▶ **Exercise objective**:
Within the data below, determine how many lines contain "заявку" and supply only that figure.

*** Opening Input data ***

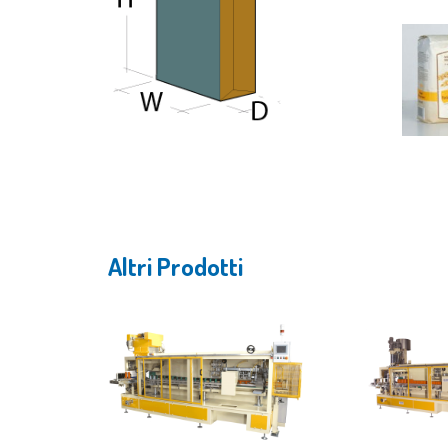
Altri Prodotti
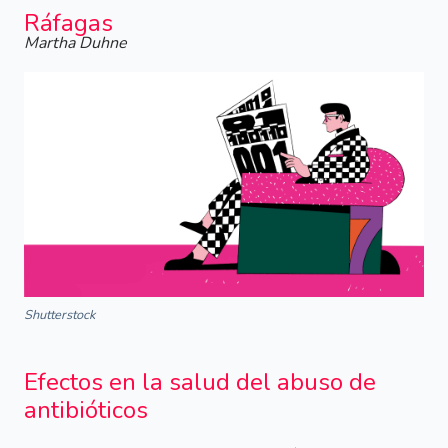
Ráfagas
Martha Duhne
Shutterstock
Efectos en la salud del abuso de
antibióticos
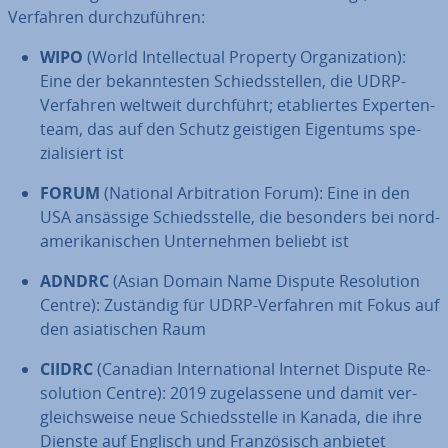
Verfahren durch­zu­füh­ren:
WIPO
(World In­tellec­tu­al Property Or­ga­niza­ti­on):
Eine der be­kann­tes­ten Schieds­stel­len, die UDRP-
Verfahren weltweit durch­führt; eta­blier­tes Ex­per­ten­
team, das auf den Schutz geistigen Eigentums spe­
zia­li­siert ist
FORUM
(National Ar­bi­tra­ti­on Forum): Eine in den
USA ansässige Schieds­stel­le, die besonders bei nord­
ame­ri­ka­ni­schen Un­ter­neh­men beliebt ist
ADNDRC
(Asian Domain Name Dispute Re­so­lu­ti­on
Centre): Zuständig für UDRP-Verfahren mit Fokus auf
den asia­ti­schen Raum
CIIDRC
(Canadian In­ter­na­tio­nal Internet Dispute Re­
so­lu­ti­on Centre): 2019 zu­ge­las­se­ne und damit ver­
gleichs­wei­se neue Schieds­stel­le in Kanada, die ihre
Dienste auf Englisch und Fran­zö­sisch anbietet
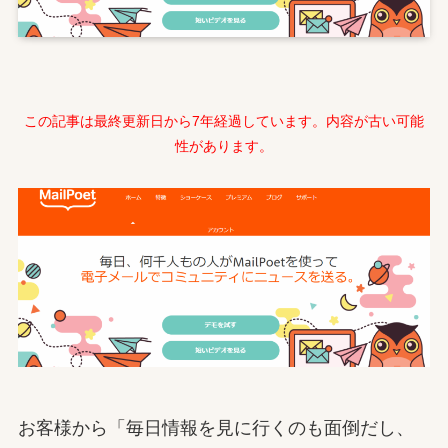
この記事は最終更新日から7年経過しています。内容が古い可能
性があります。
お客様から「毎日情報を見に行くのも面倒だし、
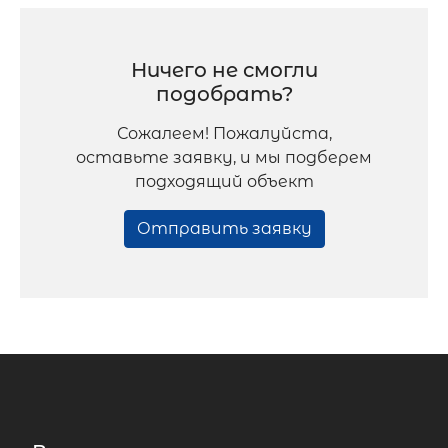
Ничего не смогли
подобрать?
Сожалеем! Пожалуйста,
оставьте заявку, и мы подберем
подходящий объект
Отправить заявку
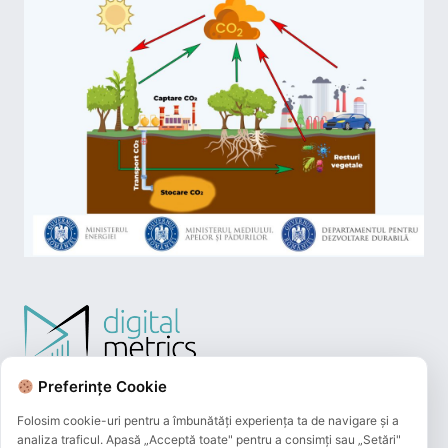
Preferințe Cookie
Folosim cookie-uri pentru a îmbunătăți experiența ta de navigare și a
analiza traficul. Apasă „Acceptă toate" pentru a consimți sau „Setări"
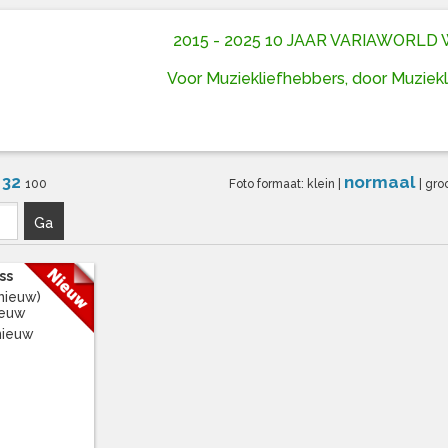
2015 - 2025 10 JAAR VARIAWORL
Voor Muziekliefhebbers, door Muziek
32
normaal
6
100
Foto formaat:
klein
|
|
gro
Ga
ss
nieuw)
ieuw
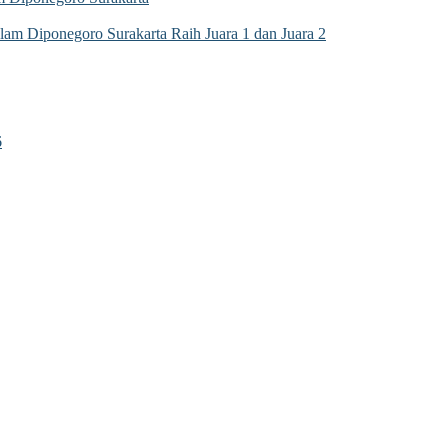
m Diponegoro Surakarta Raih Juara 1 dan Juara 2
6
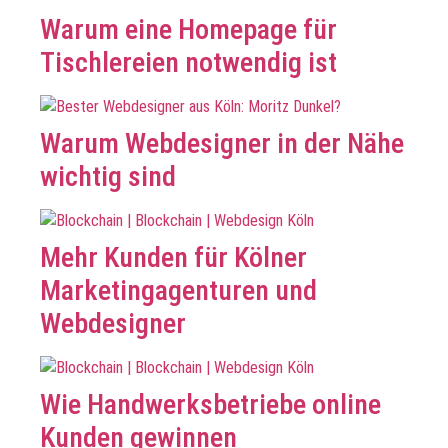
Warum eine Homepage für
Tischlereien notwendig ist
Warum Webdesigner in der Nähe
wichtig sind
Mehr Kunden für Kölner
Marketingagenturen und
Webdesigner
Wie Handwerksbetriebe online
Kunden gewinnen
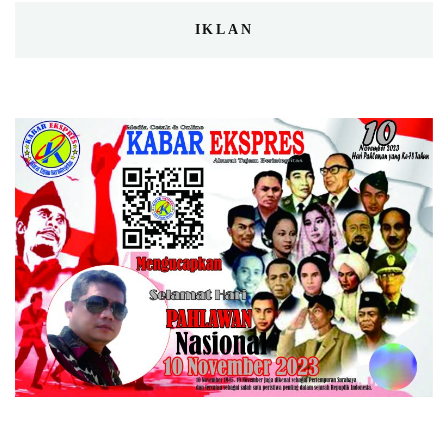
IKLAN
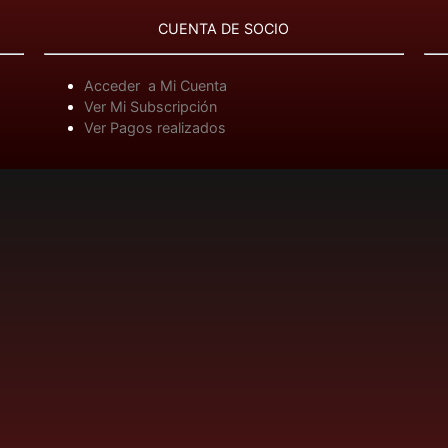
CUENTA DE SOCIO
Acceder a Mi Cuenta
Ver Mi Subscripción
Ver Pagos realizados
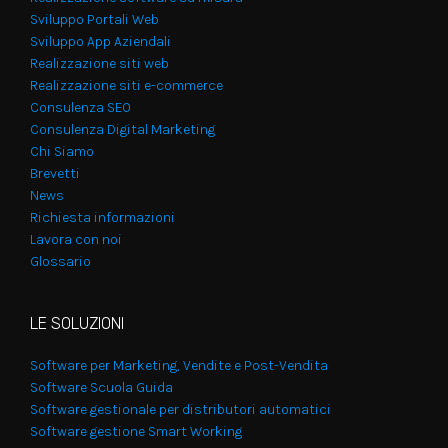
Sviluppo Portali Web
Sviluppo App Aziendali
Realizzazione siti web
Realizzazione siti e-commerce
Consulenza SEO
Consulenza Digital Marketing
Chi Siamo
Brevetti
News
Richiesta informazioni
Lavora con noi
Glossario
LE SOLUZIONI
Software per Marketing, Vendite e Post-Vendita
Software Scuola Guida
Software gestionale per distributori automatici
Software gestione Smart Working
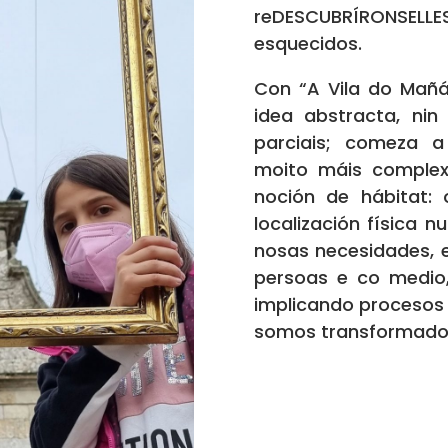
reDESCUBRÍRONSELLE
esquecidos.
Con “A Vila do Mañá
idea abstracta, ni
parciais; comeza 
moito máis comple
noción de hábitat:
localización física n
nosas necesidades, 
persoas e co medio,
implicando procesos
somos transformado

*** Closing Input data ***

▶ **Output below**:
2